3. The claimant has the following severe impairments: diabetes mellitus; osteoarthritis; depressive disorder; peripheral neuropathy; right shoulder strain with tendinitis. (20 C.F.R. §§ 404.1520(c) and 416.920(c)).

4. The claimant does not have an impairment or combination of impairments that meets or medically equals the severity of one of the listed impairments in 20 C.F.R. Part 404, Subpart P, Appendix 1 (20 C.F.R. §§ 404.1520(d), 404.1525, 404.1526, 416.920(d), 416.925 and 416.926).

5. The claimant has the residual functional capacity to perform the full range of sedentary work as defined in 20 C.F.R. §§ 404.1567(a) and 416.967(a) except lifting and carrying 10 pounds occasionally and 5 pounds frequently. The claimant could stand and walk two hours out of an eight hour workday. The individual is capable of sitting up to six hours per day. The claimant could only occasionally climb, balance, stoop, and kneel. The claimant could never crawl. The claimant could only occasionally reach overhead with the upper right extremity. The claimant is right hand dominant. The claimant should avoid constant handling and fingering bilaterally, but is capable of frequent handling and fingering. The individual should never climb ropes, ladders or scaffolds.
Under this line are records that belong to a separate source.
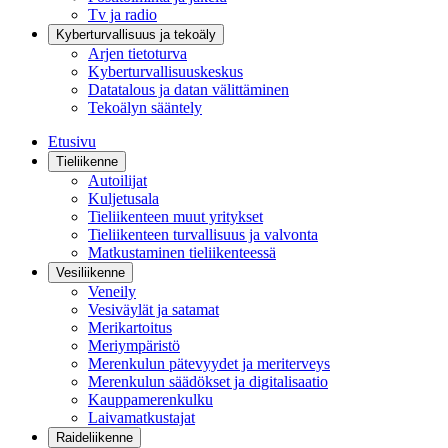
Tv ja radio
Kyberturvallisuus ja tekoäly
Arjen tietoturva
Kyberturvallisuuskeskus
Datatalous ja datan välittäminen
Tekoälyn sääntely
Etusivu
Tieliikenne
Autoilijat
Kuljetusala
Tieliikenteen muut yritykset
Tieliikenteen turvallisuus ja valvonta
Matkustaminen tieliikenteessä
Vesiliikenne
Veneily
Vesiväylät ja satamat
Merikartoitus
Meriympäristö
Merenkulun pätevyydet ja meriterveys
Merenkulun säädökset ja digitalisaatio
Kauppamerenkulku
Laivamatkustajat
Raideliikenne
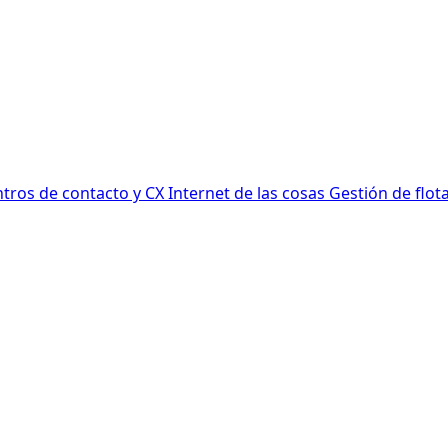
tros de contacto y CX
Internet de las cosas
Gestión de flot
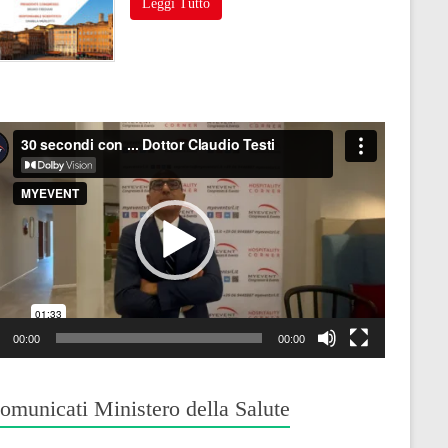
Leggi Tutto
o
r
00:00
00:00
omunicati Ministero della Salute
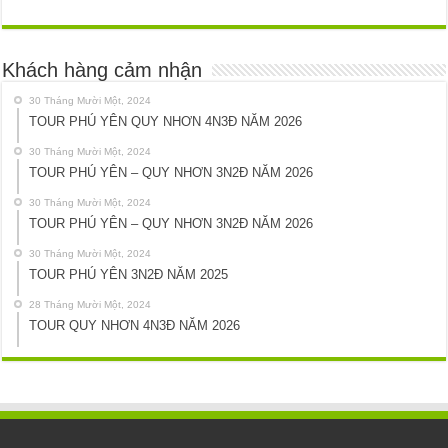
Khách hàng cảm nhận
30 Tháng Mười Một, 2024
TOUR PHÚ YÊN QUY NHƠN 4N3Đ NĂM 2026
30 Tháng Mười Một, 2024
TOUR PHÚ YÊN – QUY NHƠN 3N2Đ NĂM 2026
30 Tháng Mười Một, 2024
TOUR PHÚ YÊN – QUY NHƠN 3N2Đ NĂM 2026
30 Tháng Mười Một, 2024
TOUR PHÚ YÊN 3N2Đ NĂM 2025
28 Tháng Mười Một, 2024
TOUR QUY NHƠN 4N3Đ NĂM 2026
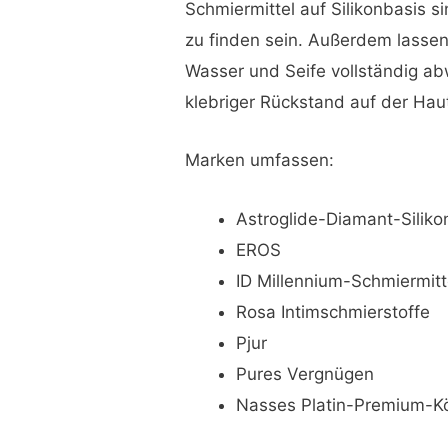
Schmiermittel auf Silikonbasis 
zu finden sein. Außerdem lassen
Wasser und Seife vollständig a
klebriger Rückstand auf der Hau
Marken umfassen:
Astroglide-Diamant-Siliko
EROS
ID Millennium-Schmiermitt
Rosa Intimschmierstoffe
Pjur
Pures Vergnügen
Nasses Platin-Premium-Kö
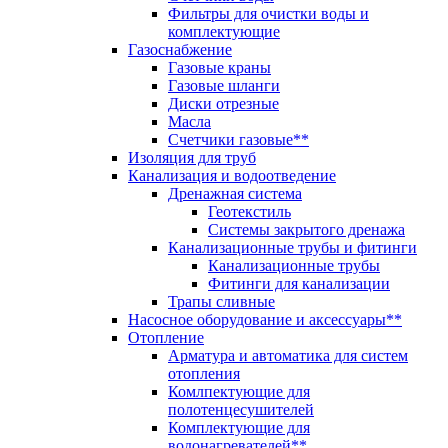
Фильтры для очистки воды и
комплектующие
Газоснабжение
Газовые краны
Газовые шланги
Диски отрезные
Масла
Счетчики газовые**
Изоляция для труб
Канализация и водоотведение
Дренажная система
Геотекстиль
Системы закрытого дренажа
Канализационные трубы и фитинги
Канализационные трубы
Фитинги для канализации
Трапы сливные
Насосное оборудование и аксессуары**
Отопление
Арматура и автоматика для систем
отопления
Комлпектующие для
полотенцесушителей
Комплектующие для
водонагревателей**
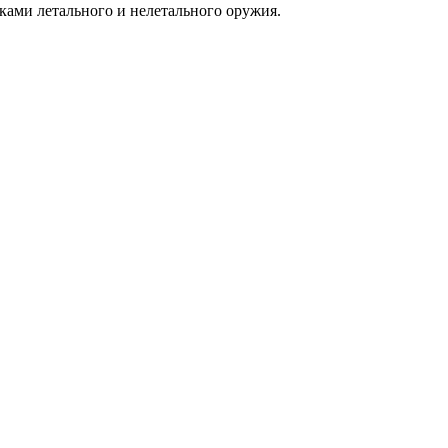
ками летального и нелетального оружия.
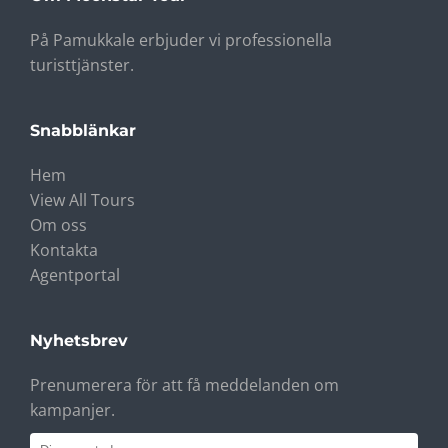
På Pamukkale erbjuder vi professionella
turisttjänster.
Snabblänkar
Hem
View All Tours
Om oss
Kontakta
Agentportal
Nyhetsbrev
Prenumerera för att få meddelanden om
kampanjer.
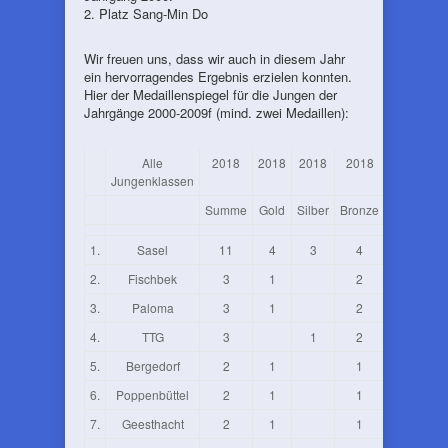
2. Platz Sang-Min Do
Wir freuen uns, dass wir auch in diesem Jahr
ein hervorragendes Ergebnis erzielen konnten.
Hier der Medaillenspiegel für die Jungen der
Jahrgänge 2000-2009f (mind. zwei Medaillen):
Alle
2018
2018
2018
2018
Jungenklassen
Summe
Gold
Silber
Bronze
1.
Sasel
11
4
3
4
2.
Fischbek
3
1
2
3.
Paloma
3
1
2
4.
TTG
3
1
2
5.
Bergedorf
2
1
1
6.
Poppenbüttel
2
1
1
7.
Geesthacht
2
1
1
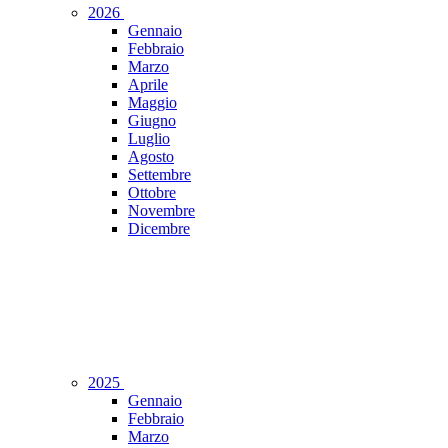
2026
Gennaio
Febbraio
Marzo
Aprile
Maggio
Giugno
Luglio
Agosto
Settembre
Ottobre
Novembre
Dicembre
2025
Gennaio
Febbraio
Marzo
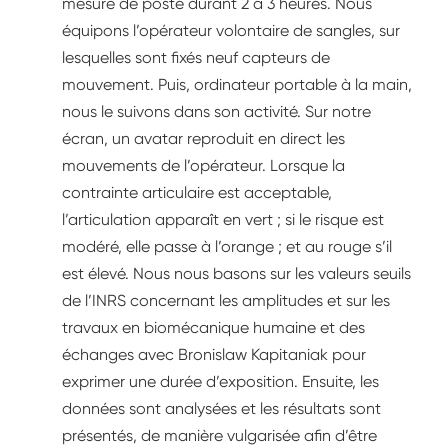
mesure de poste durant 2 à 3 heures. Nous
équipons l’opérateur volontaire de sangles, sur
lesquelles sont fixés neuf capteurs de
mouvement. Puis, ordinateur portable à la main,
nous le suivons dans son activité. Sur notre
écran, un avatar reproduit en direct les
mouvements de l’opérateur. Lorsque la
contrainte articulaire est acceptable,
l’articulation apparaît en vert ; si le risque est
modéré, elle passe à l’orange ; et au rouge s’il
est élevé. Nous nous basons sur les valeurs seuils
de l’INRS concernant les amplitudes et sur les
travaux en biomécanique humaine et des
échanges avec Bronislaw Kapitaniak pour
exprimer une durée d’exposition. Ensuite, les
données sont analysées et les résultats sont
présentés, de manière vulgarisée afin d’être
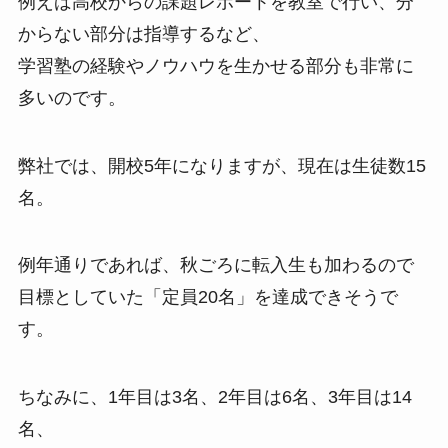
例えば高校からの課題レポートを教室で行い、分
からない部分は指導するなど、
学習塾の経験やノウハウを生かせる部分も非常に
多いのです。
弊社では、開校5年になりますが、現在は生徒数15
名。
例年通りであれば、秋ごろに転入生も加わるので
目標としていた「定員20名」を達成できそうで
す。
ちなみに、1年目は3名、2年目は6名、3年目は14
名、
The claimant is precluded
from highly detailed and highly complex tasks, but can understand, remember and carry out 3-4 SVP tasks.

6. The claimant is unable to perform any past relevant work (20 C.F.R. §§ 404.1565 and 416.965).

7. The claimant was born on November 24, 1959, and was 52 years old, which is defined as an individual closely approaching advanced age, on the alleged disability onset date (20 C.F.R. §§ 404.1563 and 416.963).

8. The claimant has at least a high school education and is able to communicate in English (20 C.F.R. §§ 404.1564 and 416.964).

9. The claimant has acquired work skills from past relevant work (20 C.F.R. §§ 404.1568 and 416.968).

10. Considering the claimant's age, education, work experience, and residual functional capacity, the claimant has acquired work skills from past relevant work that are transferable to other occupations with jobs existing in significant numbers in the national economy (20 C.F.R. §§ 404.1569, 404.1569(a), 416.969, and 416.969(a)).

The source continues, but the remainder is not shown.